8. Apparatus for evaluating software code, comprising: a memory, which is arranged to stored the software code; and a code processor, which is arranged to receive from a static analysis of the software code a warning indicating a respective location in the software code of a potential bug and a possible execution path leading to the potential bug, and to add, responsively to the warning, instrumentation to the code at one or more locations along the execution path, so as to generate upon execution of the instrumented code, an output responsive to the instrumentation, which indicates that the execution path was traversed while executing the instrumented code.

9. The apparatus according to claim 8, wherein the warning is indicative of a suspected uninitialized variable, and wherein the instrumentation tests a value of the suspected uninitialized variable at a point along the execution path.

10. The apparatus according to claim 8, wherein the warning is indicative of at least one type of bug selected from a group of types consisting of accessing a deallocated flag and passing a non-existent address.

11. The apparatus according to claim 8, wherein the code processor is arranged to instrument the code by adding instructions to the code at multiple locations along the execution path.

12. The apparatus according to claim 8, wherein the code processor is arranged to add the instrumentation so as to indicate that the warning is a false positive if the output is not generated while executing the instrumented code.

13. The apparatus according to claim 8, wherein the code processor is arranged to execute the instrumented code by applying a test suite to provide inputs that are representative of an actual application of the software code.

14. The apparatus according to claim 13, wherein the code processor is arranged to perform the static analysis on legacy software code after a programmer has made a change in the code, and to execute the instrumented code using an existing test suite that was used with the legacy software code before the change was made.

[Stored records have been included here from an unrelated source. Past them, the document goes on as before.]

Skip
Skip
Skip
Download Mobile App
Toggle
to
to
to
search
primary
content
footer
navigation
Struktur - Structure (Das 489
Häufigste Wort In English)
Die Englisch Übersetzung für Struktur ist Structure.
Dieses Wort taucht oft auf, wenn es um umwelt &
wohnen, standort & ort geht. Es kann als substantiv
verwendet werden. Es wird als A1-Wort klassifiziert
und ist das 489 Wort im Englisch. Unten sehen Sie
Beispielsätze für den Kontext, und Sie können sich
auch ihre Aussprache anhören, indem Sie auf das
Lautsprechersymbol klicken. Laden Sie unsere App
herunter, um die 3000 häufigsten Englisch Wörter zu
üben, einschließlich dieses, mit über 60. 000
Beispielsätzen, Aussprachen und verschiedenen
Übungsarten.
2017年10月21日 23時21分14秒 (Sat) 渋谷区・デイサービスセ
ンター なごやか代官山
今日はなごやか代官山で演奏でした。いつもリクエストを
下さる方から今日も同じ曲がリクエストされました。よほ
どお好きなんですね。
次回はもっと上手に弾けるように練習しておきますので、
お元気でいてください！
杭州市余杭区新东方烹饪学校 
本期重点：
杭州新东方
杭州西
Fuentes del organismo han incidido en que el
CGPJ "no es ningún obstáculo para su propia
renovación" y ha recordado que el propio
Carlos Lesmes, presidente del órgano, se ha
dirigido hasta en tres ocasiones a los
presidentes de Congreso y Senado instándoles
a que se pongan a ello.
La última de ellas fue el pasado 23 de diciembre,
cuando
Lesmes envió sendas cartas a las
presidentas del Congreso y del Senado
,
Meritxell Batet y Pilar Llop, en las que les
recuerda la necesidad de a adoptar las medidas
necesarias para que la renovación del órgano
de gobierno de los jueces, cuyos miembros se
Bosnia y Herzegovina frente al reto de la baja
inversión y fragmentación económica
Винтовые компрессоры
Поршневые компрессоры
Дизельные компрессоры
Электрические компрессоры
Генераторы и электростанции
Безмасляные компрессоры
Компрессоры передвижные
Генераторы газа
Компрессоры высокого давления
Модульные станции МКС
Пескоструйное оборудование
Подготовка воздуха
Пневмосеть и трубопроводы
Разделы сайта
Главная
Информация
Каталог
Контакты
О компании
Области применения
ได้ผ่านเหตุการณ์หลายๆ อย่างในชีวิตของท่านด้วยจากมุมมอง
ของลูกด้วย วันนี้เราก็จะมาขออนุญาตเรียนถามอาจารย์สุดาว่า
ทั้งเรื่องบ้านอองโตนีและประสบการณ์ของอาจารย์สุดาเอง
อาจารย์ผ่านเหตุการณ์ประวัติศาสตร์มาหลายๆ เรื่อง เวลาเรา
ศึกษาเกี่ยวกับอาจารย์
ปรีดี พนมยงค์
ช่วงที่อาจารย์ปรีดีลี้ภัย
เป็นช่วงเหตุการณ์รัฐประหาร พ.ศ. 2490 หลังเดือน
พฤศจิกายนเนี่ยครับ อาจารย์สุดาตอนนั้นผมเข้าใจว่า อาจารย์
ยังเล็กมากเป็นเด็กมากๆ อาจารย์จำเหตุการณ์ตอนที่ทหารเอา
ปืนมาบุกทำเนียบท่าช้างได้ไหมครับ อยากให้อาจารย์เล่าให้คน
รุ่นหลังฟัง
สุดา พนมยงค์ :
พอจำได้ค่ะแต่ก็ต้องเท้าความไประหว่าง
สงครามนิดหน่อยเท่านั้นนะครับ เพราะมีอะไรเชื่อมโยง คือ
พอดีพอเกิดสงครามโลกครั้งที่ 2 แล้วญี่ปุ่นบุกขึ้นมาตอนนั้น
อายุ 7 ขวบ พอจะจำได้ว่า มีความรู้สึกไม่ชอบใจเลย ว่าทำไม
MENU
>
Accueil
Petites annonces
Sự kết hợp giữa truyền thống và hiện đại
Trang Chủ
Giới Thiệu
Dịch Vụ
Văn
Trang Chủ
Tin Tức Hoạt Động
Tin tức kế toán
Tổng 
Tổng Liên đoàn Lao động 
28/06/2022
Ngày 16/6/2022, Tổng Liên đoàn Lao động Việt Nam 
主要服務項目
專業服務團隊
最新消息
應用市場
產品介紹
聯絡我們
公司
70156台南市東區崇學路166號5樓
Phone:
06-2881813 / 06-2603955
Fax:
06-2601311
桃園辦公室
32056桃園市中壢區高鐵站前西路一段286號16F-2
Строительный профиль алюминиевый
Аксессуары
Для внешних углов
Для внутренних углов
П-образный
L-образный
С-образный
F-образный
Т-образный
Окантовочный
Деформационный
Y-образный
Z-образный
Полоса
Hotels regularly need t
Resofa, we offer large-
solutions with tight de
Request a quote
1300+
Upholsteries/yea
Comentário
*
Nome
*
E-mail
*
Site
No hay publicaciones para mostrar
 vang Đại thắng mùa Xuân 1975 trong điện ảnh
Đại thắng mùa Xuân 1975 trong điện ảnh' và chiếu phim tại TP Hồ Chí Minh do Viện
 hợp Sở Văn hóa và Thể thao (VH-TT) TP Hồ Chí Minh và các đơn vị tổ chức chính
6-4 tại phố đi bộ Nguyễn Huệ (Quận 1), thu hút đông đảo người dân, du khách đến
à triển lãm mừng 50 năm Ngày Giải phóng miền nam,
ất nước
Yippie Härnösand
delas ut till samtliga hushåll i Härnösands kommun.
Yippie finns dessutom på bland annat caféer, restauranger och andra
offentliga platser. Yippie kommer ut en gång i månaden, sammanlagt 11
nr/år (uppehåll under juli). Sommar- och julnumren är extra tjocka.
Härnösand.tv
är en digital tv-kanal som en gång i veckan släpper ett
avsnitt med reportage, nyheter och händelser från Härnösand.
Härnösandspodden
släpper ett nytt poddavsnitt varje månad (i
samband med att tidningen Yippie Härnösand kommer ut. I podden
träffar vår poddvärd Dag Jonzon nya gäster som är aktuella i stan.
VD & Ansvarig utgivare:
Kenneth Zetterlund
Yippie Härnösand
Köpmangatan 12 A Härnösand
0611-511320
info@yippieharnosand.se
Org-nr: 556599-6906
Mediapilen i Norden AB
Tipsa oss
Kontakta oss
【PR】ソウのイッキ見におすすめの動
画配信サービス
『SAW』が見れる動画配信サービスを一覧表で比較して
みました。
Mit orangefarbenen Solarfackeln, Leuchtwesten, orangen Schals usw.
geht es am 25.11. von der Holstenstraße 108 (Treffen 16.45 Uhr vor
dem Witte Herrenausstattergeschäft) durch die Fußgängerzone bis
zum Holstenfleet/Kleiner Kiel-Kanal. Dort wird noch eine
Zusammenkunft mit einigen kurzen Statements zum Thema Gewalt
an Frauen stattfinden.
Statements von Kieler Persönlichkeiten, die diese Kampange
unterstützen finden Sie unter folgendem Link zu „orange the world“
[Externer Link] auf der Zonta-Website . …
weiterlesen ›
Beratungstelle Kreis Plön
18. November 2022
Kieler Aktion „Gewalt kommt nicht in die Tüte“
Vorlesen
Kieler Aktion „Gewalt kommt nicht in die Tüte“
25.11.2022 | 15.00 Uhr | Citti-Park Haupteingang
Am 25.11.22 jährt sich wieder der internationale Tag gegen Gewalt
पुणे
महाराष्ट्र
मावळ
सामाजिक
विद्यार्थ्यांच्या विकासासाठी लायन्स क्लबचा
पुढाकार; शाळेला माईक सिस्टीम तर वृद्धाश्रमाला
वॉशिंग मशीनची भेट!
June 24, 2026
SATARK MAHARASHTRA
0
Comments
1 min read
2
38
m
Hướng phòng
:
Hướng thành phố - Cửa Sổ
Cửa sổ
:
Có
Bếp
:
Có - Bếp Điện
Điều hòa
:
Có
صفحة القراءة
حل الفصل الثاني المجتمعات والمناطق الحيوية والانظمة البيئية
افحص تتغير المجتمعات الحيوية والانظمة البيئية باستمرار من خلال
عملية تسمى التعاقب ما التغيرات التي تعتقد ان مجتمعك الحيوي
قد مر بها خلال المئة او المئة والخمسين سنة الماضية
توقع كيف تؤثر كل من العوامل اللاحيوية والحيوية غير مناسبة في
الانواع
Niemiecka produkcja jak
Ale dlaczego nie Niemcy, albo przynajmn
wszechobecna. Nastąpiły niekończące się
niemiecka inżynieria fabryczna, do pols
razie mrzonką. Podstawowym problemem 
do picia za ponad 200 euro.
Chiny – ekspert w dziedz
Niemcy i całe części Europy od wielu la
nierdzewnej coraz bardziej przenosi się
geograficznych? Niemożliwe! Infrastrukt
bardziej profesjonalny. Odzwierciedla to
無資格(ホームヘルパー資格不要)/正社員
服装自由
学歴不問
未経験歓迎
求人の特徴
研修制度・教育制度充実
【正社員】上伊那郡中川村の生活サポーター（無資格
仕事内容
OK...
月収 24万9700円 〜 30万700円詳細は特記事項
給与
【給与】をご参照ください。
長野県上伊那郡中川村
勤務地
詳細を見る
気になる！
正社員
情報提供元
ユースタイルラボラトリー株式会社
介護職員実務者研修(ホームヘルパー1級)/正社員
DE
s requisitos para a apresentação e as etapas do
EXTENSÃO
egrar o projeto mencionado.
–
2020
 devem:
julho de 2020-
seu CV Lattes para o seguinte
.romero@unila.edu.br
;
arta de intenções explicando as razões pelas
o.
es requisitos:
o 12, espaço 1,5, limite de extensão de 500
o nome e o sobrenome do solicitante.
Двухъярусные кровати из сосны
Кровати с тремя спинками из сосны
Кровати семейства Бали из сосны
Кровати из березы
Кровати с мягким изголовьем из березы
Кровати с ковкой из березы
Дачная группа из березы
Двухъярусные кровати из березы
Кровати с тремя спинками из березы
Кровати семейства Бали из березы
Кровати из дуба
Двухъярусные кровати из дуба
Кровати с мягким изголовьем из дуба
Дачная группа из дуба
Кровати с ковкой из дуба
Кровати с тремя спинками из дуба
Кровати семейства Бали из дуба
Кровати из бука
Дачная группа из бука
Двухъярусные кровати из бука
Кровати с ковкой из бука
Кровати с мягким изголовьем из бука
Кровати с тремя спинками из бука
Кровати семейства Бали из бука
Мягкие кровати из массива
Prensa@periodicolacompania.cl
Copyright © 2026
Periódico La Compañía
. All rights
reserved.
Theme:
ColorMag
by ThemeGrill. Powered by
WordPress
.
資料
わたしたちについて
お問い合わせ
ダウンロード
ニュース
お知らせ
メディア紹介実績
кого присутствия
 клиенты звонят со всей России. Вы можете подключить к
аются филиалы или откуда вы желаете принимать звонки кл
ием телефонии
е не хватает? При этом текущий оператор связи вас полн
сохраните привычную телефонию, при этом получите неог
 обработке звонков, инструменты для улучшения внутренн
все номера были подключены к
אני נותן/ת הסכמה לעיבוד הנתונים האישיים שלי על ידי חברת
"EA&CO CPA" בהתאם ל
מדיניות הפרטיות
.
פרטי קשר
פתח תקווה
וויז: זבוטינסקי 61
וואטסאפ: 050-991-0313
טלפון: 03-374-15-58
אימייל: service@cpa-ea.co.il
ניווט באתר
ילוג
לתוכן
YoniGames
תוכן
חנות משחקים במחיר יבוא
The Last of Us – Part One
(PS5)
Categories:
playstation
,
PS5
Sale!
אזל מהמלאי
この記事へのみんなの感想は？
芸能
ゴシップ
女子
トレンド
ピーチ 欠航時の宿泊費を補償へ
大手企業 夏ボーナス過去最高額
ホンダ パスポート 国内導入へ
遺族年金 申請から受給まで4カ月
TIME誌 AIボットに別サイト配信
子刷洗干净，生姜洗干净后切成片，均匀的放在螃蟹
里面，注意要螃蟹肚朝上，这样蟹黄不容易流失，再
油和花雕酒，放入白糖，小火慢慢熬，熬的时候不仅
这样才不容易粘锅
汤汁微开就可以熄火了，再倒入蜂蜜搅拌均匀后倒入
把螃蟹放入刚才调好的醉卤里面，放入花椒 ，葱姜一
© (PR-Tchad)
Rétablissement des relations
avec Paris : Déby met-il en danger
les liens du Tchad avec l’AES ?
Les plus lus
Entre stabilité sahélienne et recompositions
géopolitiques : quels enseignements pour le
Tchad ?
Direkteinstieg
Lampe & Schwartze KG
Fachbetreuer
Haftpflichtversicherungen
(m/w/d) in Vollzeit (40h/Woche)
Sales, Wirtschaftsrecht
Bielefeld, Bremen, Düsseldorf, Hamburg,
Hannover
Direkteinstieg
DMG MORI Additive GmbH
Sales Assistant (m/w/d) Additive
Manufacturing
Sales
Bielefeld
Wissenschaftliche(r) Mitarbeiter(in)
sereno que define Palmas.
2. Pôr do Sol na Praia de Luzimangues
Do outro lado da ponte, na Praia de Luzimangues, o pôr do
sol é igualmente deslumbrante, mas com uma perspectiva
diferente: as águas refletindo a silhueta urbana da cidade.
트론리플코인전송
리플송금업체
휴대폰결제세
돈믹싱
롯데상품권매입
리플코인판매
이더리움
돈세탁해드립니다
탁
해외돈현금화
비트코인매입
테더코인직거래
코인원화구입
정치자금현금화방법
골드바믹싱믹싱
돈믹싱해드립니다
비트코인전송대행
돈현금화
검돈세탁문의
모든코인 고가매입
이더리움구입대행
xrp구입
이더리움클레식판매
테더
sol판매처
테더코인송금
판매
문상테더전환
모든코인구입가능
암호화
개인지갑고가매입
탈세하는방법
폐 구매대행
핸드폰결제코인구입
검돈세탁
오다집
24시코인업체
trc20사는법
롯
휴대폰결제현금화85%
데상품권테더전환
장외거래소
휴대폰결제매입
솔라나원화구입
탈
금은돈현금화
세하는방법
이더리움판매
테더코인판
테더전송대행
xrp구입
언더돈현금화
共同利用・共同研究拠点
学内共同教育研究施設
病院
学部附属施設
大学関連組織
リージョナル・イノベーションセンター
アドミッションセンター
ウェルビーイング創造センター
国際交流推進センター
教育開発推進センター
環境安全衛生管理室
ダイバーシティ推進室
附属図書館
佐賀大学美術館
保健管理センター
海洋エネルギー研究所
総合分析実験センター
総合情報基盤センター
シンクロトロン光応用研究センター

15. A computer software product for evaluating software code, the product comprising a computer-readable medium in which program instructions are stored, which instructions, when read by a computer, cause the computer to receive from a static analysis of the software code a warning indicating a respective location in the software code of a potential bug and a possible execution path leading to the potential bug, and to add, responsively to the warning, instrumentation to the code at one or more locations along the execution path, so as to generate upon execution of the instrumented code, an output responsive to the instrumentation, which indicates that the execution path was traversed while executing the instrumented code.

16. The product according to claim 15, wherein the warning is indicative of a suspected uninitialized variable, and wherein the instrumentation tests a value of the suspected uninitialized variable at a point along the execution path.

17. The product according to claim 15, wherein the warning is indicative of at least one type of bug selected from a group of types consisting of accessing a deallocated flag and passing a non-existent address.

18. The product according to claim 15, wherein the instructions cause the computer to instrument the code by adding instructions to the code at multiple locations along the execution path.

19. The product according to claim 15, wherein the instructions cause the computer to add the instrumentation so as to indicate that the warning is a false positive if the output is not generated while executing the instrumented code.

20. The product according to claim 15, wherein the instructions cause the computer to execute the instrumented code by applying a test suite to provide inputs that are representative of an actual application of the software code.